E’ tipico per gli astigiani salutisti, “fare il giro di Viatosto di corsa”, la vista sulla città e le campagne adiacenti è decisamente rilassante anche durante le fatiche del tenersi in forma.
Avevo quasi smesso di andarci, ci vanno appena 5 minuti di macchina, da casa mia, ma ultimamente avevo preso l’abitudine di fare passeggiate più in mezzo a boschi e in riva al fiume, piuttosto che lì.
Ammetto che il più delle volte, mi limito a lasciar la macchina giù in fondo, vicino all’ospedale, e andare su a piedi, godermi un po’ la vista dalla piazza della chiesa, un caffè al bar, due linee di matita sul mio notes, tanto per non lasciarlo inutilizzato, e tornare giù al parcheggio…non è forse molto, ma la trovo una cosa estremamente rilassante, lontano dall’aria grigia e pesante del centro, un piccolo angolo felice di campagna tra la collina e l’autostrada.
Si, mi piace andare là, e l’idea di quest’aria più pulita, limpida, piena di nuovo fresco, di questo odore di montagna, di cielo azzurro sconfinato, mi fa pensare che tornerò molto più spesso a sgranchirmi le gambe lungo quella stradina appena fuori città.
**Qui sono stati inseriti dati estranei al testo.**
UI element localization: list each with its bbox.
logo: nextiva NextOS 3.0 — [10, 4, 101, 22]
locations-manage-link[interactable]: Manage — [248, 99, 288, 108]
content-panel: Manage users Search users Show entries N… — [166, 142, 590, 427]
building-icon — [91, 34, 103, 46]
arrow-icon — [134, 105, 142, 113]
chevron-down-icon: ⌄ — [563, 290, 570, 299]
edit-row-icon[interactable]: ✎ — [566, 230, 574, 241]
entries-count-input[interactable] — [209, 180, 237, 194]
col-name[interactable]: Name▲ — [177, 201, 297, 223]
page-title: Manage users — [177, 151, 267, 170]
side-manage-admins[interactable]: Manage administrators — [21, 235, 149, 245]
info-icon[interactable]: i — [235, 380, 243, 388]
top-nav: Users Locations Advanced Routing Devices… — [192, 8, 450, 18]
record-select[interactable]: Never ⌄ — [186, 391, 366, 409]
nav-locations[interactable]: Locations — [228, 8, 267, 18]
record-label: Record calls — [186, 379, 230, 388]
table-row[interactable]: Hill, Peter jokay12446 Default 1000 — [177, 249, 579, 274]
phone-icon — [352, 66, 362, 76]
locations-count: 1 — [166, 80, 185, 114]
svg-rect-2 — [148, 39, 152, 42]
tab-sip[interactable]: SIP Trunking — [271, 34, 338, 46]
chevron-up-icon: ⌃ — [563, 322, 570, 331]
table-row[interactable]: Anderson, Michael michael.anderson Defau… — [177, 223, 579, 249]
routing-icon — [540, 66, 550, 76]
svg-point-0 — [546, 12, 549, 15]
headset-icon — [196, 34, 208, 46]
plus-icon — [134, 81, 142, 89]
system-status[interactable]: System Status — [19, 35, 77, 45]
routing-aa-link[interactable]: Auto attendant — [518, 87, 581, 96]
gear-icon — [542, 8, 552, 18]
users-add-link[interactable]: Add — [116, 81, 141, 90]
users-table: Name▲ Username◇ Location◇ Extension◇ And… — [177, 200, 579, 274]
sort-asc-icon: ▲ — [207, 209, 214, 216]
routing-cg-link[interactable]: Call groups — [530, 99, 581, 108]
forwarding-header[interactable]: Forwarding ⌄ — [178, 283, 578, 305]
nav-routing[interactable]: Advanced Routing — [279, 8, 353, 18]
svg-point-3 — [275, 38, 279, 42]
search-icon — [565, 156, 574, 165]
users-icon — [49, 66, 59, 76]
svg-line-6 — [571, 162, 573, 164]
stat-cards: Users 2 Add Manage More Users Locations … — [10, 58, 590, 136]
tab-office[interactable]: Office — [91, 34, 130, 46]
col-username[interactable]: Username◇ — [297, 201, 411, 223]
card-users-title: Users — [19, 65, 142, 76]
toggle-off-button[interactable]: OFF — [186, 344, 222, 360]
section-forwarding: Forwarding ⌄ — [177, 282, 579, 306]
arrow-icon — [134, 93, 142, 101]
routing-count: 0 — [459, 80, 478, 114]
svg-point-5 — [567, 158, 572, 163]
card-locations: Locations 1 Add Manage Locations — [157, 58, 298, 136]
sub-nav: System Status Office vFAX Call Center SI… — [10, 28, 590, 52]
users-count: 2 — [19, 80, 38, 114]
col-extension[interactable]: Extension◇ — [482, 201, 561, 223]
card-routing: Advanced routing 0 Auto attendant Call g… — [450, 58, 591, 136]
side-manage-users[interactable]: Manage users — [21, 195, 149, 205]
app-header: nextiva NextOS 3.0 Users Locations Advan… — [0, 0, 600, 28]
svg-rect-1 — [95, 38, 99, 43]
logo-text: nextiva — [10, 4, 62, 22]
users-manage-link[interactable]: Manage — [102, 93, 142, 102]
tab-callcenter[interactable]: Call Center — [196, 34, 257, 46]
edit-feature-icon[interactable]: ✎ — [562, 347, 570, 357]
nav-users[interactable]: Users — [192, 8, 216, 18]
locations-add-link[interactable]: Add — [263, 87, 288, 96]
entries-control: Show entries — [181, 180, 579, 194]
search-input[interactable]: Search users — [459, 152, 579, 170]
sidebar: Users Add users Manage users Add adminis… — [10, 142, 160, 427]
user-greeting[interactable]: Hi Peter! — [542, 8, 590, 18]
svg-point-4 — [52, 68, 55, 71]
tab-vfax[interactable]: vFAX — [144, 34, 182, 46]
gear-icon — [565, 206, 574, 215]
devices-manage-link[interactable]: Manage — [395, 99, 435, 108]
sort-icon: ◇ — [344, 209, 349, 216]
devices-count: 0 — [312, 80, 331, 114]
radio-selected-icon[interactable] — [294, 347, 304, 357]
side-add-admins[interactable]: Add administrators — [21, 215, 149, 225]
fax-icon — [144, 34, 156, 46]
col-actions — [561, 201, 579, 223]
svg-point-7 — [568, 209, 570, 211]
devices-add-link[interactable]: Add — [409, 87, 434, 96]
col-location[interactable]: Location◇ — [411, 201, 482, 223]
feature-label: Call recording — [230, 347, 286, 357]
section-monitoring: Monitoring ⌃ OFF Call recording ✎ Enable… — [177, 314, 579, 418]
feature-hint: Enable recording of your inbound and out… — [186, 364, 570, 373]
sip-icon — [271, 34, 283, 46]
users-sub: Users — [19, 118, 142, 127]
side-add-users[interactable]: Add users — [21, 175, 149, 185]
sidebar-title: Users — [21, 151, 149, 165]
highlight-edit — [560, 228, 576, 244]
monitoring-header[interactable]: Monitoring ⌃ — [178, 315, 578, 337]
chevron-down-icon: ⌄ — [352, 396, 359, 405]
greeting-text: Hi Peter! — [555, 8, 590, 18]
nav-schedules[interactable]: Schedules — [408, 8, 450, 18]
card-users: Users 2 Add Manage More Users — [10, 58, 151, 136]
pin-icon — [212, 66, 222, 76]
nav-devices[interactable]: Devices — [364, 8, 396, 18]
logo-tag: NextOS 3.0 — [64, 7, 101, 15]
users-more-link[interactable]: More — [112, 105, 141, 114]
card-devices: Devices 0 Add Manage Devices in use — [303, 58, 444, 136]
Pensieri alla finestra (la verità è che…) (secondo post ammappacchionante, ma più serio del primo)

stitch

Non ho avuto molta fantasia, di recente.
Voglio dire, l’ispirazione c’è sempre, c’è sempre stata e anzi, ammetto che forse ce n’è anche più del solito, ma riuscire a dare una sistemata a tutti i pensieri “ispirati” è tutto un altro affare.
Questo sarà un altro articolo ammappacchionante, o almeno credo. Non mi sono preparato nessuna bozza prima di mettermi a scrivere e sto improvvisando, cosa che di solito non faccio…spero solo di non dovermi dilungare troppo (è quasi ora di pranzo e detesto lasciare le cose a metà e riprenderle dopo una pausa, e si, vale anche per il cibo.).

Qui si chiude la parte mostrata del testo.